3. **Financial Data Tags (`sup`, `sub`)**:
   - **Moderate Occurrence (76%, 84%)**: Tags like `<sup>` (often used for superscripts like footnotes) might be associated with small notations beside financial data, including EPS figures. These tags are important for handling any associated footnotes or references that could alter the interpretation of the EPS data (e.g., adjustments for extraordinary items).
   
4. **Formatting Tags (`font`, `br`, `hr`, `b`)**:
   - **High to Moderate Occurrence**: Tags like `<font>`, `<br>`, and `<b>` indicate that the documents use various formatting styles to highlight or structure the data. Bold tags (`<b>`) often emphasize key financial metrics, including EPS.

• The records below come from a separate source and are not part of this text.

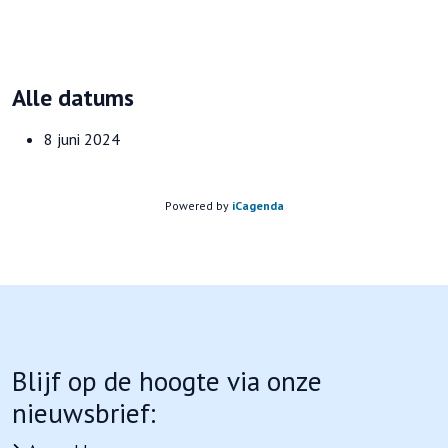
Alle datums
8 juni 2024
Powered by
iCagenda
Blijf op de hoogte via onze
nieuwsbrief: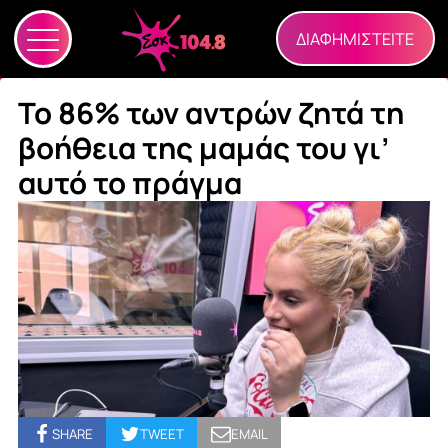
ΔΙΑΦΗΜΙΣΤΕΙΤΕ
Το 86% των αντρών ζητά τη
βοήθεια της μαμάς του γι’
αυτό το πράγμα
SHARE
TWEET
EMAIL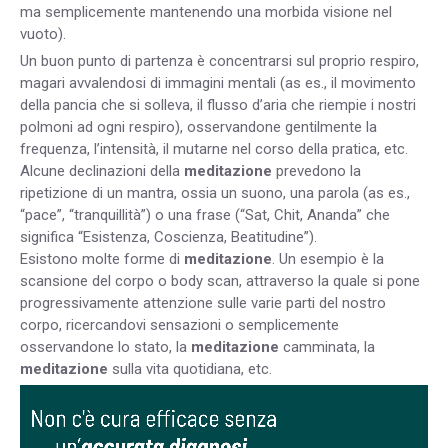
ma semplicemente mantenendo una morbida visione nel
vuoto).
Un buon punto di partenza è concentrarsi sul proprio respiro,
magari avvalendosi di immagini mentali (as es., il movimento
della pancia che si solleva, il flusso d’aria che riempie i nostri
polmoni ad ogni respiro), osservandone gentilmente la
frequenza, l’intensità, il mutarne nel corso della pratica, etc.
Alcune declinazioni della
meditazione
prevedono la
ripetizione di un mantra, ossia un suono, una parola (as es.,
“pace”, “tranquillità”) o una frase (“Sat, Chit, Ananda” che
significa “Esistenza, Coscienza, Beatitudine”).
Esistono molte forme di
meditazione
. Un esempio è la
scansione del corpo o body scan, attraverso la quale si pone
progressivamente attenzione sulle varie parti del nostro
corpo, ricercandovi sensazioni o semplicemente
osservandone lo stato, la
meditazione
camminata, la
meditazione
sulla vita quotidiana, etc.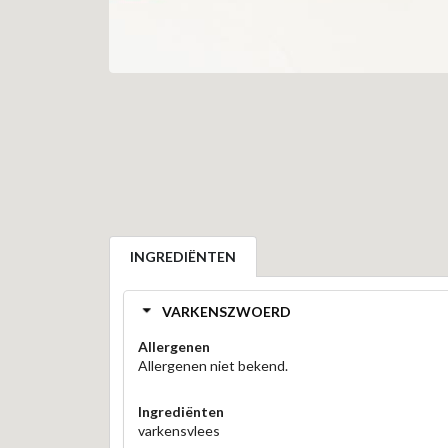
INGREDIËNTEN
VARKENSZWOERD
Allergenen
Allergenen niet bekend.
Ingrediënten
varkensvlees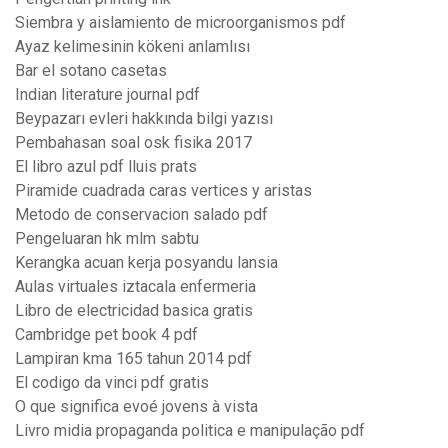
Siembra y aislamiento de microorganismos pdf
Ayaz kelimesinin kökeni anlamlısı
Bar el sotano casetas
Indian literature journal pdf
Beypazarı evleri hakkında bilgi yazısı
Pembahasan soal osk fisika 2017
El libro azul pdf lluis prats
Piramide cuadrada caras vertices y aristas
Metodo de conservacion salado pdf
Pengeluaran hk mlm sabtu
Kerangka acuan kerja posyandu lansia
Aulas virtuales iztacala enfermeria
Libro de electricidad basica gratis
Cambridge pet book 4 pdf
Lampiran kma 165 tahun 2014 pdf
El codigo da vinci pdf gratis
O que significa evoé jovens à vista
Livro midia propaganda politica e manipulação pdf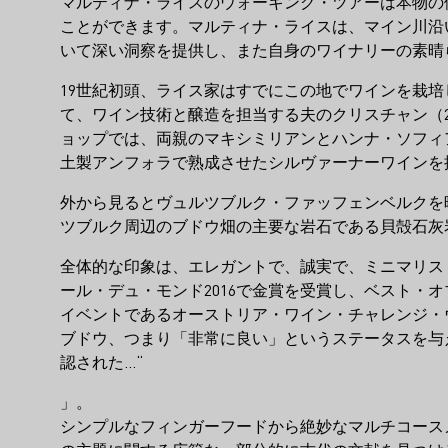
マルティナ・ライスのウォーキング・ツアーは本物の
ことができます。マルティナ・ライスは、マイン川沿
いて深い洞察を提供し、また自身のワイナリーの素晴
19世紀初頭、ライス家はすでにこの地でワインを栽培
て、ワイン技術と醸造を担当する夫のクリスチャン（2
ョップでは、両親のマキシミリアンとハンナ・ソフィ
土製アンフォラで熟成させたシルヴァーナーワインを
外から見るとヴュルツブルク・ファッフェンベルクを
ツブルク周辺のブドウ畑の主要な岩石である貝殻石灰
全体的な印象は、エレガントで、誠実で、ミニマリス
ール・デュ・モンド2016で金賞を受賞し、ベスト・
イベントであるオーストリア・ワイン・チャレンジ・ウ
ブドウ、つまり「非常に良い」というステータスを与
認された...“
」。
シンプルなフィンガーフードから絶妙なマルチコース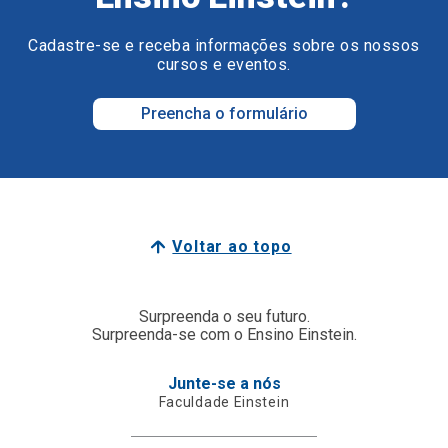
Cadastre-se e receba informações sobre os nossos
cursos e eventos.
Preencha o formulário
Voltar ao topo
Surpreenda o seu futuro.
Surpreenda-se com o Ensino Einstein.
Junte-se a nós
Faculdade Einstein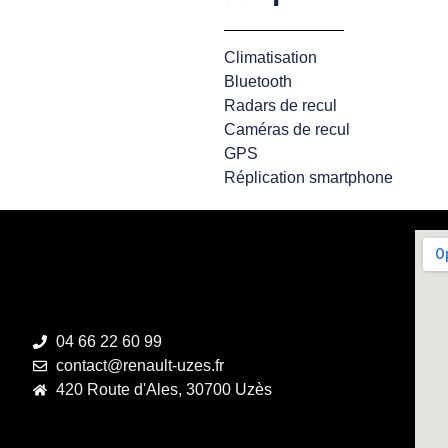
Climatisation
Bluetooth
Radars de recul
Caméras de recul
GPS
Réplication smartphone
04 66 22 60 99
contact@renault-uzes.fr
420 Route d'Ales, 30700 Uzès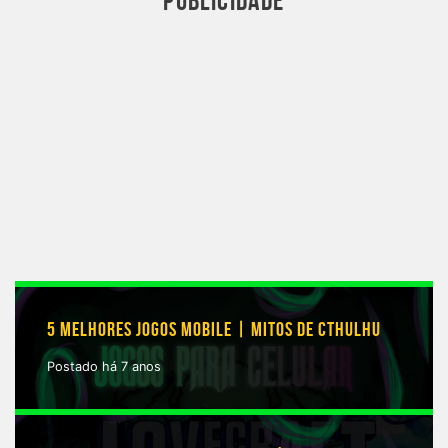
PUBLICIDADE
5 MELHORES JOGOS MOBILE | MITOS DE CTHULHU
Postado há 7 anos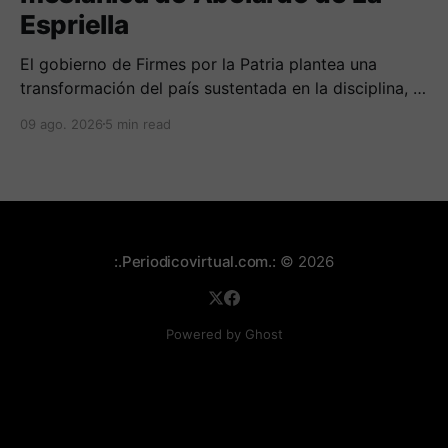
Espriella
El gobierno de Firmes por la Patria plantea una
transformación del país sustentada en la disciplina, el
fortalecimiento de la familia, los valores religiosos y
09 ago. 2026
5 min read
una mayor presencia de los uniformados en el
territorio
:.Periodicovirtual.com.:
© 2026
Powered by Ghost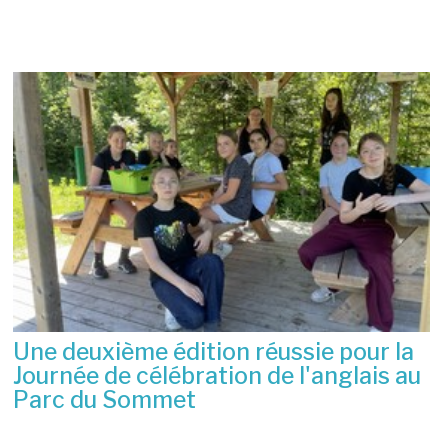
Une deuxième édition réussie pour la
Journée de célébration de l'anglais au
Parc du Sommet
2 juillet 2026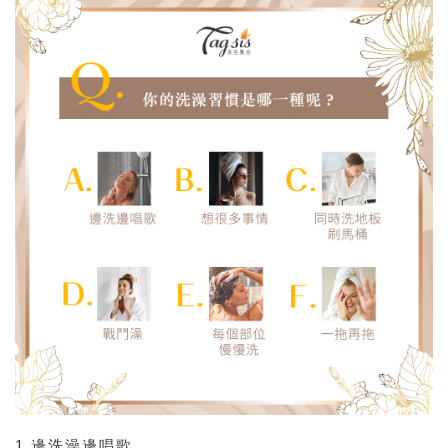
1.邊洗澡邊唱歌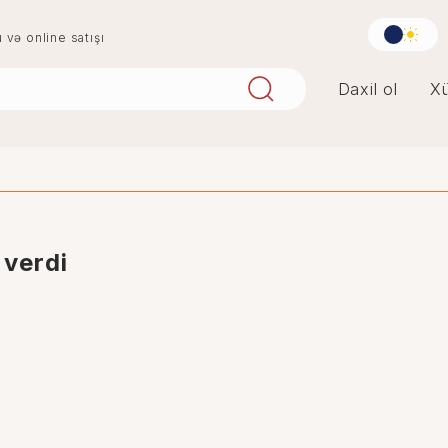
u və online satışı
Daxil ol
Xü
aqlay
boya
digər
penoplast
 verdi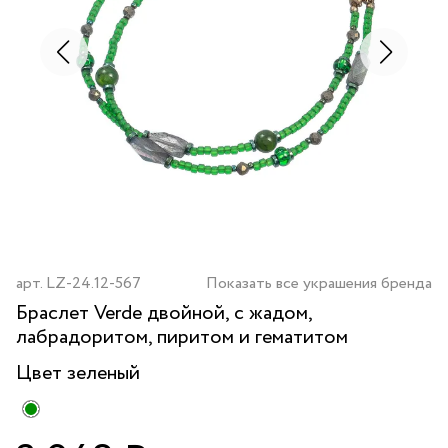
арт.
LZ-24.12-567
Показать все украшения бренда
Браслет Verde двойной, с жадом,
лабрадоритом, пиритом и гематитом
Цвет
зеленый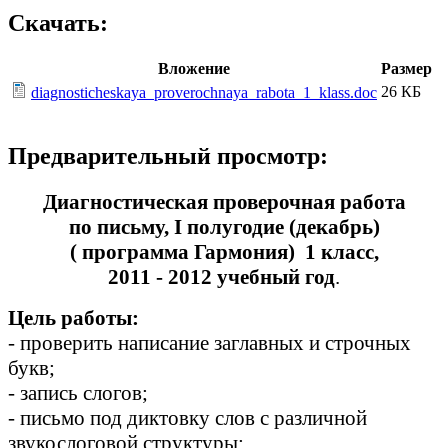
Скачать:
Вложение
Размер
26 КБ
diagnosticheskaya_proverochnaya_rabota_1_klass.doc
Предварительный просмотр:
Диагностическая проверочная работа
по письму, I полугодие (декабрь)
( программа Гармония) 1 класс,
2011 - 2012 учебный год
.
Цель работы:
- проверить написание заглавных и строчных
букв;
- запись слогов;
- письмо под диктовку слов с различной
звукослоговой структуры: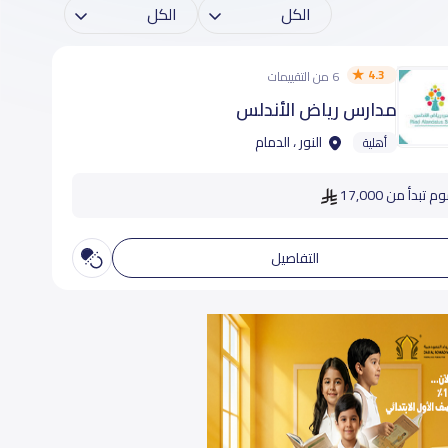
4.3
6 من التقييمات
مدارس رياض الأندلس
النور ، الدمام
أهلية
 تبدأ من 17,000
التفاصيل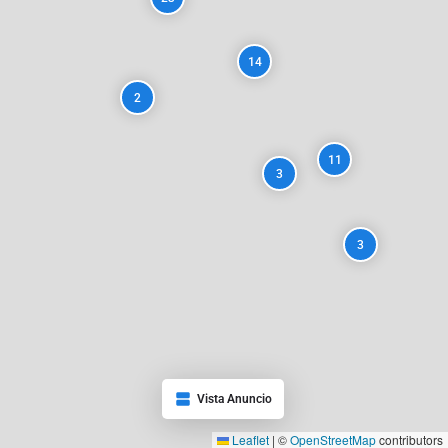
14
2
11
3
3
Vista Anuncio
Leaflet
|
©
OpenStreetMap
contributors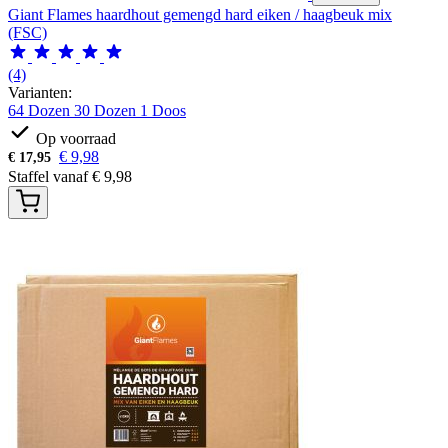
Giant Flames haardhout gemengd hard eiken / haagbeuk mix
(FSC)
(4)
Varianten:
64 Dozen
30 Dozen
1 Doos
Op voorraad
€
9,98
€
17,95
Staffel vanaf
€
9,98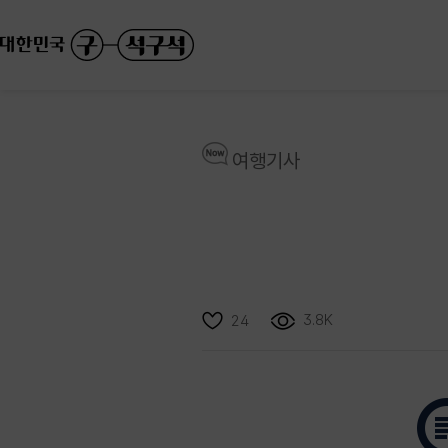
여행기사
3.8K
24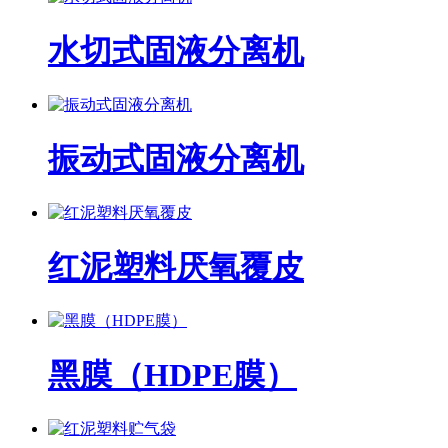
水切式固液分离机
振动式固液分离机
红泥塑料厌氧覆皮
黑膜（HDPE膜）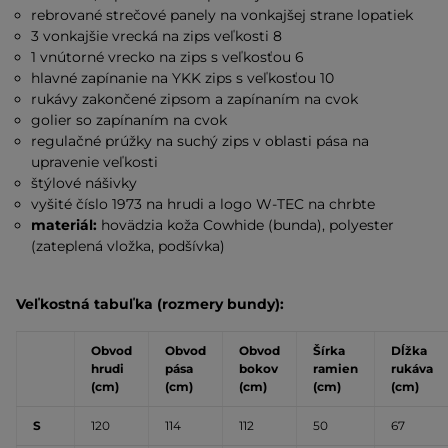
rebrované strečové panely na vonkajšej strane lopatiek
3 vonkajšie vrecká na zips veľkosti 8
1 vnútorné vrecko na zips s veľkosťou 6
hlavné zapínanie na YKK zips s veľkosťou 10
rukávy zakončené zipsom a zapínaním na cvok
golier so zapínaním na cvok
regulačné prúžky na suchý zips v oblasti pása na
upravenie veľkosti
štýlové nášivky
vyšité číslo 1973 na hrudi a logo W-TEC na chrbte
materiál:
hovädzia koža Cowhide (bunda), polyester
(zateplená vložka, podšívka)
Veľkostná tabuľka (rozmery bundy):
Obvod
Obvod
Obvod
Šírka
Dĺžka
hrudi
pása
bokov
ramien
rukáva
(cm)
(cm)
(cm)
(cm)
(cm)
S
120
114
112
50
67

5. **Section Identifiers (`h1`, `h2`, `h3`)**:
   - **Low Occurrence (6%)**: Header tags like `<h1>`, `<h2>`, and `<h3>` are less commonly used, but when they do appear, they likely indicate section titles that could guide the parser to the relevant parts of the document (e.g., "Financial Statements" or "Earnings Per Share").

6. **Special Cases (`meta`, `strike`, `strong`)**:
   - **Low Occurrence (4% and below)**: Tags such as `<meta>`, `<strike>`, and `<strong>` are rare, suggesting that specific documents might have unique formatting or metadata that could affect how EPS is presented. These tags might be used for more complex document structures or for signaling deprecated or emphasized content.


### Conclusion

1. **Focus on Tables**: Since tables are the most consistent element across all documents, we should prioritize searching within `<table>` tags, specifically looking for rows (`<tr>`) and cells (`<td>`) that likely contain EPS data.
  
2. **Use Document Structure**: Leverage the consistency in the document structure (e.g., `<html>`, `<body>`, `<title>`) to navigate efficiently to relevant sections and potentially identify the context in which EPS data is presented.

3. **Handle Footnotes and References**: Pay attention to superscripts and other formatting tags that might modify or provide additional context to EPS data, ensuring that all extracted figures are interpreted correctly.

4. **Edge Cases**: While most documents are structured similarly, there may be less common tags and special cases. We need to make the parser flexible to ensure robust performance across all files.